Müsste dann nicht gerade die Junge Union mehr Akzente setzen? Auf Bundesebene nimmt den parteiinternen Nachwuchs kaum war...

Diesen Eindruck teile ich nicht. Die Junge Union meldet sich immer wieder zu Wort – auch mit deutlicher Kritik. In Teilen der Parteispitze mag es Akzeptanzprobleme geben, und vereinzelt gibt es auch Leute, die uns als „großen Kindergarten“ belächeln. Das ist sicher eine falsche Herangehensweise an politische Nachwuchsarbeit. Unabhängig davon ist es ohne Zweifel schwieriger geworden, in der medialen Berichterstattung Fuß zu fassen. Inzwischen fokussiert sich ziemlich viel auf die Spitzenleute, die zweite und dritte Reihe gehen da leider unter.

Wie wollen Sie denn die junge Generation wieder erreichen?
Wir müssen versuchen, mit einer gewissen Leichtigkeit eine andere Form von Wahlkampf zu machen. Das ist das, was ich mit Lebensgefühl meine: Eine Partei ist dann erfolgreich, wenn sie die Themen aufgreift, die die Menschen bewege.

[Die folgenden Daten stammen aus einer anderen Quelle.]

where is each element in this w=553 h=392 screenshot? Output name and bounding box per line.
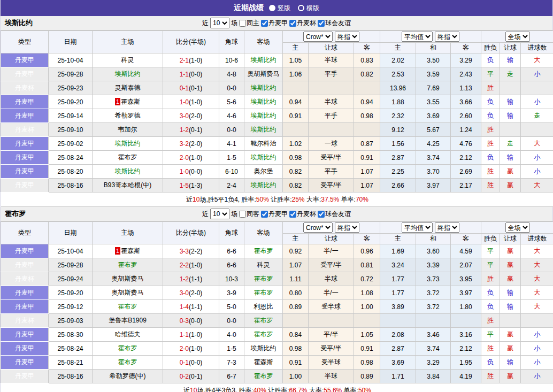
average-select[interactable]: 平均值 xyxy=(402,222,433,233)
away-team-name: 埃斯比约 xyxy=(251,126,276,133)
column-header-1: 日期 xyxy=(49,31,93,53)
avg-away-odds: 3.97 xyxy=(451,286,481,300)
halftime-score: (1-3) xyxy=(189,182,202,189)
scope-select[interactable]: 全场 xyxy=(505,222,530,233)
match-type-cell: 丹麦甲 xyxy=(1,370,49,383)
league-checkbox-1[interactable] xyxy=(289,20,296,27)
home-team-name: 堡鲁本B1909 xyxy=(109,317,147,324)
column-header-2: 主场 xyxy=(93,31,163,53)
crow-handicap: 受平/半 xyxy=(309,258,354,272)
avg-draw-odds: 3.39 xyxy=(416,258,451,272)
goals-result xyxy=(521,123,553,137)
home-team-cell: 霍布罗 xyxy=(93,151,163,165)
matches-label: 场 xyxy=(231,19,237,28)
home-team-cell: 霍布罗 xyxy=(93,258,163,272)
league-checkbox-0[interactable] xyxy=(261,211,268,218)
away-team-cell: 埃斯比约 xyxy=(244,151,283,165)
radio-unselected-icon[interactable] xyxy=(298,5,304,11)
avg-away-odds: 1.95 xyxy=(451,356,481,370)
crow-stage-select[interactable]: 终指 xyxy=(335,32,359,42)
league-checkbox-2[interactable] xyxy=(318,20,325,27)
summary-text-part: 70% xyxy=(356,196,368,203)
league-checkbox-label-0[interactable]: 丹麦甲 xyxy=(261,19,288,28)
match-count-select[interactable]: 10 xyxy=(210,209,229,219)
radio-vertical-layout[interactable]: 竖版 xyxy=(269,4,290,13)
column-header-5: 客场 xyxy=(244,31,283,53)
match-type-cell: 丹麦甲 xyxy=(1,328,49,342)
avg-home-odds: 2.32 xyxy=(380,109,416,123)
same-venue-label: 同客 xyxy=(247,210,259,219)
crow-home-odds: 1.06 xyxy=(283,67,309,81)
league-checkbox-1[interactable] xyxy=(289,211,296,218)
match-row: 丹麦杯25-09-10韦加尔1-2(0-1)0-0埃斯比约9.125.671.2… xyxy=(1,123,553,137)
league-checkbox-0[interactable] xyxy=(261,20,268,27)
crow-home-odds: 1.11 xyxy=(283,272,309,286)
column-header-2: 主场 xyxy=(93,222,163,244)
crow-handicap: 半/一 xyxy=(309,286,354,300)
score-cell: 2-1(1-0) xyxy=(163,53,219,67)
league-checkbox-label-1[interactable]: 丹麦杯 xyxy=(289,19,316,28)
avg-home-odds xyxy=(380,314,416,328)
league-checkbox-label-2[interactable]: 球会友谊 xyxy=(318,210,351,219)
fulltime-score: 1-4 xyxy=(180,303,189,311)
league-label-1: 丹麦杯 xyxy=(297,19,316,28)
matches-label: 场 xyxy=(231,210,237,219)
avg-home-odds: 2.25 xyxy=(380,165,416,179)
away-team-name: 埃斯比约 xyxy=(251,112,276,119)
summary-text-part: 50% xyxy=(256,196,269,203)
date-cell: 25-09-02 xyxy=(49,137,93,151)
average-stage-select[interactable]: 终指 xyxy=(435,32,459,42)
league-checkbox-label-2[interactable]: 球会友谊 xyxy=(318,19,351,28)
crow-company-select[interactable]: Crow* xyxy=(303,32,333,42)
league-checkbox-2[interactable] xyxy=(318,211,325,218)
crow-home-odds: 1.05 xyxy=(283,53,309,67)
corner-cell: 0-0 xyxy=(219,123,244,137)
away-team-name: 埃斯比约 xyxy=(251,84,276,91)
same-venue-checkbox-label[interactable]: 同客 xyxy=(239,210,259,219)
avg-away-odds: 4.59 xyxy=(451,244,481,258)
away-team-cell: 奥胡斯费马 xyxy=(244,67,283,81)
goals-result: 小 xyxy=(521,370,553,383)
goals-result: 大 xyxy=(521,53,553,67)
radio-horizontal-layout[interactable]: 横版 xyxy=(298,4,319,13)
match-row: 丹麦甲25-08-24霍布罗2-0(1-0)1-5埃斯比约0.98受平/半0.9… xyxy=(1,342,553,356)
home-team-name: 霍布罗 xyxy=(118,261,137,268)
avg-home-odds: 2.66 xyxy=(380,179,416,193)
summary-text-part: 近 xyxy=(186,196,193,203)
crow-away-odds xyxy=(354,81,380,95)
crow-company-select[interactable]: Crow* xyxy=(303,222,333,233)
crow-stage-select[interactable]: 终指 xyxy=(335,222,359,233)
average-stage-select[interactable]: 终指 xyxy=(435,222,459,233)
same-venue-checkbox[interactable] xyxy=(239,211,246,218)
fulltime-score: 1-2 xyxy=(180,126,189,134)
match-result: 负 xyxy=(481,95,500,109)
goals-result: 大 xyxy=(521,179,553,193)
match-result: 胜 xyxy=(481,272,500,286)
crow-handicap: 受半球 xyxy=(309,356,354,370)
avg-draw-odds: 3.59 xyxy=(416,67,451,81)
column-header-3: 比分(半场) xyxy=(163,222,219,244)
layout-radio-group: 竖版 横版 xyxy=(269,4,319,13)
summary-text-part: 66.7% xyxy=(289,387,308,392)
same-venue-checkbox-label[interactable]: 同主 xyxy=(239,19,259,28)
corner-cell: 4-6 xyxy=(219,109,244,123)
crow-home-odds: 1.07 xyxy=(283,258,309,272)
match-row: 丹麦杯25-09-23灵斯泰德0-1(0-1)0-0埃斯比约13.967.691… xyxy=(1,81,553,95)
away-team-name: 埃斯比约 xyxy=(251,56,276,64)
league-checkbox-label-1[interactable]: 丹麦杯 xyxy=(289,210,316,219)
match-count-select[interactable]: 10 xyxy=(210,18,229,28)
average-select[interactable]: 平均值 xyxy=(402,32,433,42)
match-result: 负 xyxy=(481,356,500,370)
league-checkbox-label-0[interactable]: 丹麦甲 xyxy=(261,210,288,219)
date-cell: 25-08-20 xyxy=(49,165,93,179)
halftime-score: (1-1) xyxy=(189,303,202,311)
avg-away-odds: 1.13 xyxy=(451,81,481,95)
scope-select[interactable]: 全场 xyxy=(505,32,530,42)
fulltime-score: 0-3 xyxy=(180,317,189,325)
match-type-cell: 丹麦甲 xyxy=(1,356,49,370)
fulltime-score: 0-1 xyxy=(180,359,189,366)
same-venue-checkbox[interactable] xyxy=(239,20,246,27)
crow-home-odds: 0.91 xyxy=(283,109,309,123)
radio-selected-icon[interactable] xyxy=(269,5,275,11)
handicap-result: 赢 xyxy=(500,342,521,356)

Das war in den 80er-Jahren bei den Grünen so, das ist bei der Wiedervereinigung der CDU gelungen, und das kann man jetzt bei den Piraten beobachten. Man mag über Horst Seehofer und seine Facebook-Party lachen, aber das Signal, das er damit gesetzt hat, war richtig: Er hat ein Bedürfnis erkannt, und er kümmert sich darum.

Herr Volmering, vielen Dank für dieses Gespräch.